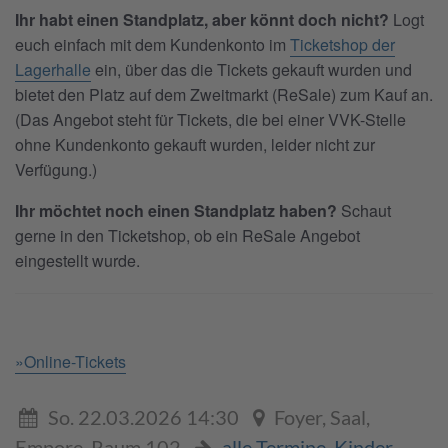
Ihr habt einen Standplatz, aber könnt doch nicht?
Logt
euch einfach mit dem Kundenkonto im
Ticketshop der
Lagerhalle
ein, über das die Tickets gekauft wurden und
bietet den Platz auf dem Zweitmarkt (ReSale) zum Kauf an.
(Das Angebot steht für Tickets, die bei einer VVK-Stelle
ohne Kundenkonto gekauft wurden, leider nicht zur
Verfügung.)
Ihr möchtet noch einen Standplatz haben?
Schaut
gerne in den Ticketshop, ob ein ReSale Angebot
eingestellt wurde.
»Online-Tickets
So. 22.03.2026 14:30
Foyer, Saal,
Empore, Raum 102
alle Termine
,
Kinder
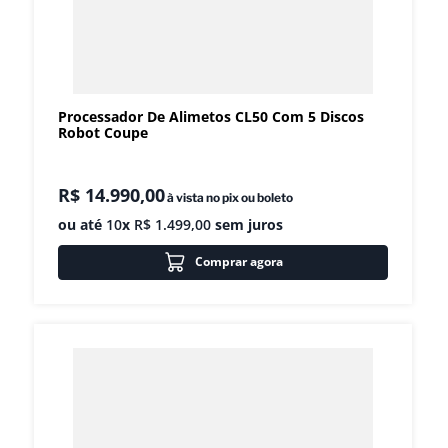
Processador De Alimetos CL50 Com 5 Discos
Robot Coupe
R$
14
.
990
,
00
à vista no pix ou boleto
ou até
10
x
R$
1
.
499
,
00
sem juros
Comprar agora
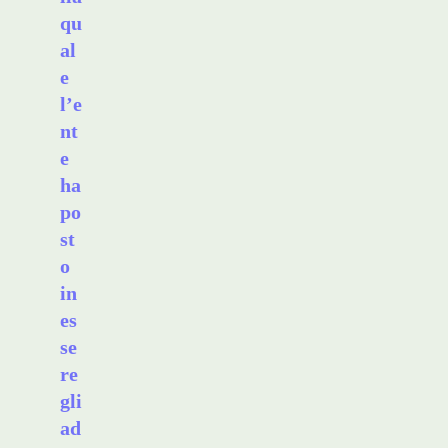
qu
al
e
l’e
nt
e
ha
po
st
o
in
es
se
re
gli
ad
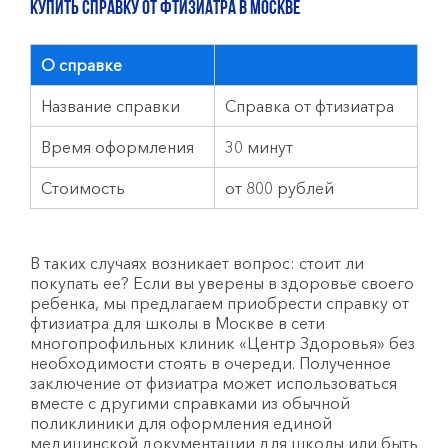
КУПИТЬ СПРАВКУ ОТ ФТИЗИАТРА в Москве
О справке
Название справки
Справка от фтизиатра
Время оформления
30 минут
Стоимость
от 800 рублей
В таких случаях возникает вопрос: стоит ли
покупать ее? Если вы уверены в здоровье своего
ребенка, мы предлагаем приобрести справку от
фтизиатра для школы в Москве в сети
многопрофильных клиник «Центр Здоровья» без
необходимости стоять в очереди. Полученное
заключение от физиатра может использоваться
вместе с другими справками из обычной
поликлиники для оформления единой
медицинской документации для школы или быть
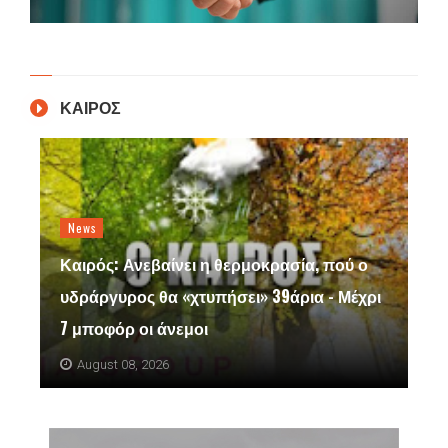
ΚΑΙΡΟΣ
News
Καιρός: Ανεβαίνει η θερμοκρασία, πού ο
υδράργυρος θα «χτυπήσει» 39άρια - Μέχρι
7 μποφόρ οι άνεμοι
August 08, 2026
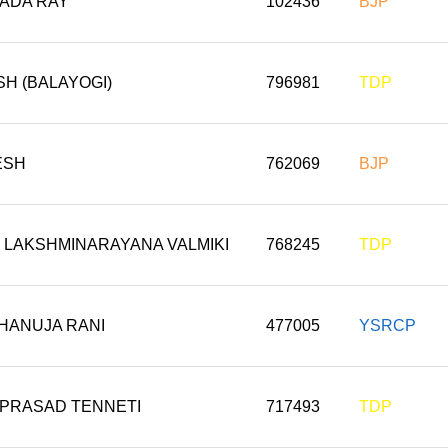
PADA RAY
102436
BJP
SH (BALAYOGI)
796981
TDP
ESH
762069
BJP
 LAKSHMINARAYANA VALMIKI
768245
TDP
HANUJA RANI
477005
YSRCP
 PRASAD TENNETI
717493
TDP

Assignment:
Exactly as written, return every line of the listing, but not the pictures.

Exercise solution:
Ihr habt einen Standplatz, aber könnt doch nicht?
Logt
euch einfach mit dem Kundenkonto im
Ticketshop der
Lagerhalle
ein, über das die Tickets gekauft wurden und
bietet den Platz auf dem Zweitmarkt (ReSale) zum Kauf an.
(Das Angebot steht für Tickets, die bei einer VVK-Stelle
ohne Kundenkonto gekauft wurden, leider nicht zur
Verfügung.)
Ihr möchtet noch einen Standplatz haben?
Schaut
gerne in den Ticketshop, ob ein ReSale Angebot
eingestellt wurde.
»Online-Tickets
So. 22.03.2026 14:30
Foyer, Saal,
Empore, Raum 102
alle Termine
,
Kinder
Processador De Alimetos CL50 Com 5 Discos
Robot Coupe
R$
14
.
990
,
00
à vista no pix ou boleto
ou até
10
x
R$
1
.
499
,
00
sem juros
Comprar agora
qu
al
e
l’e
nt
e
ha
po
st
o
in
es
se
re
gli
ad
КУПИТЬ СПРАВКУ ОТ ФТИЗИАТРА в Москве
О справке
Название справки
Справка от фтизиатра
Время оформления
30 минут
Стоимость
от 800 рублей
В таких случаях возникает вопрос: стоит ли
покупать ее? Если вы уверены в здоровье своего
ребенка, мы предлагаем приобрести справку от
фтизиатра для школы в Москве в сети
многопрофильных клиник «Центр Здоровья» без
необходимости стоять в очереди. Полученное
заключение от физиатра может использоваться
вместе с другими справками из обычной
поликлиники для оформления единой
медицинской документации для школы или быть
ΚΑΙΡΟΣ
News
Καιρός: Ανεβαίνει η θερμοκρασία, πού ο
υδράργυρος θα «χτυπήσει» 39άρια - Μέχρι
7 μποφόρ οι άνεμοι
August 08, 2026
PADA RAY
102436
BJP
SH (BALAYOGI)
796981
TDP
ESH
762069
BJP
 LAKSHMINARAYANA VALMIKI
768245
TDP
HANUJA RANI
477005
YSRCP
 PRASAD TENNETI
717493
TDP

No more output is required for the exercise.